━━━━━ DATASET RECORDS
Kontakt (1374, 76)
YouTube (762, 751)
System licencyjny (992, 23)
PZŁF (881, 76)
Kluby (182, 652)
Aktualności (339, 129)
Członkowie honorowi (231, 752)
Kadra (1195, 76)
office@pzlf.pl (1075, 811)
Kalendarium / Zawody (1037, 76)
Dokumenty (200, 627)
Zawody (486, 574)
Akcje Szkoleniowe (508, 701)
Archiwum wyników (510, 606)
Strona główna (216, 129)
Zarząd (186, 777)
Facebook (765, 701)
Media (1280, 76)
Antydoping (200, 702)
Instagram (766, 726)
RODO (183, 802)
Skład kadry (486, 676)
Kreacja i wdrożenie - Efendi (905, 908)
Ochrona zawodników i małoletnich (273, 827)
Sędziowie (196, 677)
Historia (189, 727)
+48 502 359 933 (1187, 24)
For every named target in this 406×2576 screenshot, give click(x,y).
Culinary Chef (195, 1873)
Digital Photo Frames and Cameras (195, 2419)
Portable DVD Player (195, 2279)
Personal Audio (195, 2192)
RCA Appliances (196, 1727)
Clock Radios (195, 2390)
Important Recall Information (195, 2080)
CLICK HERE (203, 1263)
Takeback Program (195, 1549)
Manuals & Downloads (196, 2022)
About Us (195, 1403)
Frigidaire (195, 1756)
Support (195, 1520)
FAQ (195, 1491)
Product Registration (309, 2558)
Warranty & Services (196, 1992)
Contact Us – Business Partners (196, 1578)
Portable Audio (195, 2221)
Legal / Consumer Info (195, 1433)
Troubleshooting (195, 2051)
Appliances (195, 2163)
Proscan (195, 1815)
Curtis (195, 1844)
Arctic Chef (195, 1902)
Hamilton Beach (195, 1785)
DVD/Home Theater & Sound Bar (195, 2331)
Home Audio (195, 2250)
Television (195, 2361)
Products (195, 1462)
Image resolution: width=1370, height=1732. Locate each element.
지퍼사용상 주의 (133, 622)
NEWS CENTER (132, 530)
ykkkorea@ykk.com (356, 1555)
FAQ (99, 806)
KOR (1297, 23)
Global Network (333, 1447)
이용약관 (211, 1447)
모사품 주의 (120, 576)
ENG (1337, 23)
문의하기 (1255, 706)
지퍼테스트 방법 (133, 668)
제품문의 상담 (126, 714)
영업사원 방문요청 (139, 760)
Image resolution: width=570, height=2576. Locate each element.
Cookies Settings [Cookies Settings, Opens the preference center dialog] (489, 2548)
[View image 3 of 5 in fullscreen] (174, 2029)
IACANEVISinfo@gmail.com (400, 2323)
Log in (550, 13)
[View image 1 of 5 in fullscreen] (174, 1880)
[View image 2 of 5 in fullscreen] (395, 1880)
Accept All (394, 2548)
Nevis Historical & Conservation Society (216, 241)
━━━━━━━━━━
- EXERCISE GOAL -
Begin with the line above that has "Media (1280, 76)" and continue through the line that has "Accept All (394, 2548)", setting each one down exactly. Stop there.

- ANSWER BELOW -
Media (1280, 76)
Antydoping (200, 702)
Instagram (766, 726)
RODO (183, 802)
Skład kadry (486, 676)
Kreacja i wdrożenie - Efendi (905, 908)
Ochrona zawodników i małoletnich (273, 827)
Sędziowie (196, 677)
Historia (189, 727)
+48 502 359 933 (1187, 24)
For every named target in this 406×2576 screenshot, give click(x,y).
Culinary Chef (195, 1873)
Digital Photo Frames and Cameras (195, 2419)
Portable DVD Player (195, 2279)
Personal Audio (195, 2192)
RCA Appliances (196, 1727)
Clock Radios (195, 2390)
Important Recall Information (195, 2080)
CLICK HERE (203, 1263)
Takeback Program (195, 1549)
Manuals & Downloads (196, 2022)
About Us (195, 1403)
Frigidaire (195, 1756)
Support (195, 1520)
FAQ (195, 1491)
Product Registration (309, 2558)
Warranty & Services (196, 1992)
Contact Us – Business Partners (196, 1578)
Portable Audio (195, 2221)
Legal / Consumer Info (195, 1433)
Troubleshooting (195, 2051)
Appliances (195, 2163)
Proscan (195, 1815)
Curtis (195, 1844)
Arctic Chef (195, 1902)
Hamilton Beach (195, 1785)
DVD/Home Theater & Sound Bar (195, 2331)
Home Audio (195, 2250)
Television (195, 2361)
Products (195, 1462)
Image resolution: width=1370, height=1732. Locate each element.
지퍼사용상 주의 (133, 622)
NEWS CENTER (132, 530)
ykkkorea@ykk.com (356, 1555)
FAQ (99, 806)
KOR (1297, 23)
Global Network (333, 1447)
이용약관 (211, 1447)
모사품 주의 (120, 576)
ENG (1337, 23)
문의하기 (1255, 706)
지퍼테스트 방법 (133, 668)
제품문의 상담 (126, 714)
영업사원 방문요청 (139, 760)
Image resolution: width=570, height=2576. Locate each element.
Cookies Settings [Cookies Settings, Opens the preference center dialog] (489, 2548)
[View image 3 of 5 in fullscreen] (174, 2029)
IACANEVISinfo@gmail.com (400, 2323)
Log in (550, 13)
[View image 1 of 5 in fullscreen] (174, 1880)
[View image 2 of 5 in fullscreen] (395, 1880)
Accept All (394, 2548)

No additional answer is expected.